You have full control over the formatting by using the strftime() method and using an appropriate format string.
http://docs.python.org/library/datetime.html#strftime-strptime-behavior
Use a date not a datetime if you dont care about the time.
>>> now = datetime.now()
>>> now.date()
datetime.date(2011, 3, 29)
You can update a datetime like this:
>>> now.replace(minute=0, hour=0, second=0, microsecond=0)
datetime.datetime(2011, 3, 29, 0, 0)
You can use datetime.strftime to extract the day, the month, the year…
Example :
from datetime import datetime
d = datetime.today()
# Retrieves the day and the year
print d.strftime("%d-%Y")
Output (for today):
29-2011
If you just want to retrieve the day, you can use day attribute like :
from datetime import datetime
d = datetime.today()
# Retrieves the day
print d.day
Ouput (for today):
29
I think this is what you’re looking for…
>>> import datetime
>>> dt = datetime.datetime.now()
>>> dt = dt.replace(hour=0, minute=0, second=0, microsecond=0) # Returns a copy
>>> dt
datetime.datetime(2011, 3, 29, 0, 0)
But if you really don’t care about the time aspect of things, then you should really only be passing around date objects…
>>> d_truncated = datetime.date(dt.year, dt.month, dt.day)
>>> d_truncated
datetime.date(2011, 3, 29)
You cannot truncate a datetime object because it is immutable.
However, here is one way to construct a new datetime with 0 hour, minute, second, and microsecond fields, without throwing away the original date or tzinfo:
newdatetime = now.replace(hour=0, minute=0, second=0, microsecond=0)
There is a module datetime_truncate which handlers this for you. It just calls datetime.replace.
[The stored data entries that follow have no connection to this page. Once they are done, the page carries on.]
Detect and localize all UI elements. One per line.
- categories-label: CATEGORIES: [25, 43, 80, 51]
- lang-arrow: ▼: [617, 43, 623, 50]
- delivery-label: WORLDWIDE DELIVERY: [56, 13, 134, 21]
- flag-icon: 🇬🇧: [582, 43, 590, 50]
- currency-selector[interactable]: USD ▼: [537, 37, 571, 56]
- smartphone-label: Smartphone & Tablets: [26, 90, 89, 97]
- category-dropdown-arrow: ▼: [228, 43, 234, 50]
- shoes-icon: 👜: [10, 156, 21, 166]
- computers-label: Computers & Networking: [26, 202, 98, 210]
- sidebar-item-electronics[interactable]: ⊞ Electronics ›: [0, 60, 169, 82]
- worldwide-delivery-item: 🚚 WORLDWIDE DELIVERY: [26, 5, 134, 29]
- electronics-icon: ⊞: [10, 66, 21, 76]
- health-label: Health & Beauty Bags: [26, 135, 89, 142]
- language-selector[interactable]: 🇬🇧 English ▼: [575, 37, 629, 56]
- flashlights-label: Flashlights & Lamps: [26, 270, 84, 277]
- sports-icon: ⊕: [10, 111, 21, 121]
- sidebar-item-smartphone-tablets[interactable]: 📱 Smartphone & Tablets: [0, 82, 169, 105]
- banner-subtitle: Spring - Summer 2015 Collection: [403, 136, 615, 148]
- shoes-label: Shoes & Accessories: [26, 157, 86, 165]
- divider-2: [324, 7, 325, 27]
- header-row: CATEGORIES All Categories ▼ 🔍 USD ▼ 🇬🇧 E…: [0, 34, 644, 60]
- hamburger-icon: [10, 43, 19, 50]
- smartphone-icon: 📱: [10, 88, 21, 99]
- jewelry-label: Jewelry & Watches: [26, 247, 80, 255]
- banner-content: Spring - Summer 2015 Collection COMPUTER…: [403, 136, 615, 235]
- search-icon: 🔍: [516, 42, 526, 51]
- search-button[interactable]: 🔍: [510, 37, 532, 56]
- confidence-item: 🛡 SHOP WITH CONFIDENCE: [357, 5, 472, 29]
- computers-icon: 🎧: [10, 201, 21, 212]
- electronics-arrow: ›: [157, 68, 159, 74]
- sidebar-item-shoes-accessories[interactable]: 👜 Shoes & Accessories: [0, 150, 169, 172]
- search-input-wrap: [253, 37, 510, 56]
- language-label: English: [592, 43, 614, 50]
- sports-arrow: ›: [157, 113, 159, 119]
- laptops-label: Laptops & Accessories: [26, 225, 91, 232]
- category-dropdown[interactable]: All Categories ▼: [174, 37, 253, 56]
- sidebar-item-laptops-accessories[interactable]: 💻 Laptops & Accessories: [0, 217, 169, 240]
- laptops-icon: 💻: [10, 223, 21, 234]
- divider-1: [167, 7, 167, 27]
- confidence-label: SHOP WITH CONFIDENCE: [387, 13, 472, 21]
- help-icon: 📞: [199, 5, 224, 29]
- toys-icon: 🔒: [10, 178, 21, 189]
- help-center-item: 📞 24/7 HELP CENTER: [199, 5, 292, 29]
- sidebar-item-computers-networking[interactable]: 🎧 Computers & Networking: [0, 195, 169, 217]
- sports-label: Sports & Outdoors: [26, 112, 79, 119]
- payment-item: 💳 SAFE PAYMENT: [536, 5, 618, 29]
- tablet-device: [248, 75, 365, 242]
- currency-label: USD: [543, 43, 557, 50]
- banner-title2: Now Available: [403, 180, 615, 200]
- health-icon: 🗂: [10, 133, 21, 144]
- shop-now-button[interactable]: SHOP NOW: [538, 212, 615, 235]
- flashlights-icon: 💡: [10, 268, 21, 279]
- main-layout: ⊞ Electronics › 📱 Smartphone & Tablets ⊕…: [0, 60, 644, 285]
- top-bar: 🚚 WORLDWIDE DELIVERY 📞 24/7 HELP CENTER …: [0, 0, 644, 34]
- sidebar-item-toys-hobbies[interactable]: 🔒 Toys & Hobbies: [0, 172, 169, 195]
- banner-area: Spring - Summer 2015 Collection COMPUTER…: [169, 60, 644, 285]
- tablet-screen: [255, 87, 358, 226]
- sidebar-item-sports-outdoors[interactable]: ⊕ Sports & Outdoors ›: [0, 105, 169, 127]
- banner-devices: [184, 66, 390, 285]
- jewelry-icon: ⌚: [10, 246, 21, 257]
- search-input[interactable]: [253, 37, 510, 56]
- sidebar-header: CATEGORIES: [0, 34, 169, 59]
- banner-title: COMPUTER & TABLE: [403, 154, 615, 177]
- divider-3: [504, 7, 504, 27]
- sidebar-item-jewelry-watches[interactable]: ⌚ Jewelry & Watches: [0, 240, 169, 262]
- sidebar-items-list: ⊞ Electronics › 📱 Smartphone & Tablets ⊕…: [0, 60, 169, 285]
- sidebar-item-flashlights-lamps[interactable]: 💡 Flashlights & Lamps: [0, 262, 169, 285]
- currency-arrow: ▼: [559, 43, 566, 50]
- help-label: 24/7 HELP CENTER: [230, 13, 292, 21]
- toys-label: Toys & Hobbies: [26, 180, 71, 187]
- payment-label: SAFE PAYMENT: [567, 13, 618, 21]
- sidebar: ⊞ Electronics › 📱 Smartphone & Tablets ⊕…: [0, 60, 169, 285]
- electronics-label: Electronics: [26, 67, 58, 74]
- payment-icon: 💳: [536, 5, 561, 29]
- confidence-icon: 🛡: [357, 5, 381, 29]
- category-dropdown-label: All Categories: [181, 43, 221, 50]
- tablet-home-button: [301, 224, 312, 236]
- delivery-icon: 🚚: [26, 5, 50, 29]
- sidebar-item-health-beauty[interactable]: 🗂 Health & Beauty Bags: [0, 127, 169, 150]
To get a midnight corresponding to a given datetime object, you could use datetime.combine() method:
>>> from datetime import datetime, time
>>> dt = datetime.utcnow()
>>> dt.date()
datetime.date(2015, 2, 3)
>>> datetime.combine(dt, time.min)
datetime.datetime(2015, 2, 3, 0, 0)
The advantage compared to the .replace() method is that datetime.combine()-based solution will continue to work even if datetime module introduces the nanoseconds support.
tzinfo can be preserved if necessary but the utc offset may be different at midnight e.g., due to a DST transition and therefore a naive solution (setting tzinfo time attribute) may fail. See How do I get the UTC time of “midnight” for a given timezone?
There is a great library used to manipulate dates: Delorean
import datetime
from delorean import Delorean
now = datetime.datetime.now()
d = Delorean(now, timezone='US/Pacific')
>>> now
datetime.datetime(2015, 3, 26, 19, 46, 40, 525703)
>>> d.truncate('second')
Delorean(datetime=2015-03-26 19:46:40-07:00, timezone='US/Pacific')
>>> d.truncate('minute')
Delorean(datetime=2015-03-26 19:46:00-07:00, timezone='US/Pacific')
>>> d.truncate('hour')
Delorean(datetime=2015-03-26 19:00:00-07:00, timezone='US/Pacific')
>>> d.truncate('day')
Delorean(datetime=2015-03-26 00:00:00-07:00, timezone='US/Pacific')
>>> d.truncate('month')
Delorean(datetime=2015-03-01 00:00:00-07:00, timezone='US/Pacific')
>>> d.truncate('year')
Delorean(datetime=2015-01-01 00:00:00-07:00, timezone='US/Pacific')
and if you want to get datetime value back:
>>> d.truncate('year').datetime
datetime.datetime(2015, 1, 1, 0, 0, tzinfo=<DstTzInfo 'US/Pacific' PDT-1 day, 17:00:00 DST>)
Four years later: another way, avoiding replace
I know the accepted answer from four years ago works, but this seems a tad lighter than using replace:
dt = datetime.date.today()
dt = datetime.datetime(dt.year, dt.month, dt.day)
Notes
- When you create a
datetime object without passing time properties to the constructor, you get midnight.
- As others have noted, this assumes you want a datetime object for later use with timedeltas.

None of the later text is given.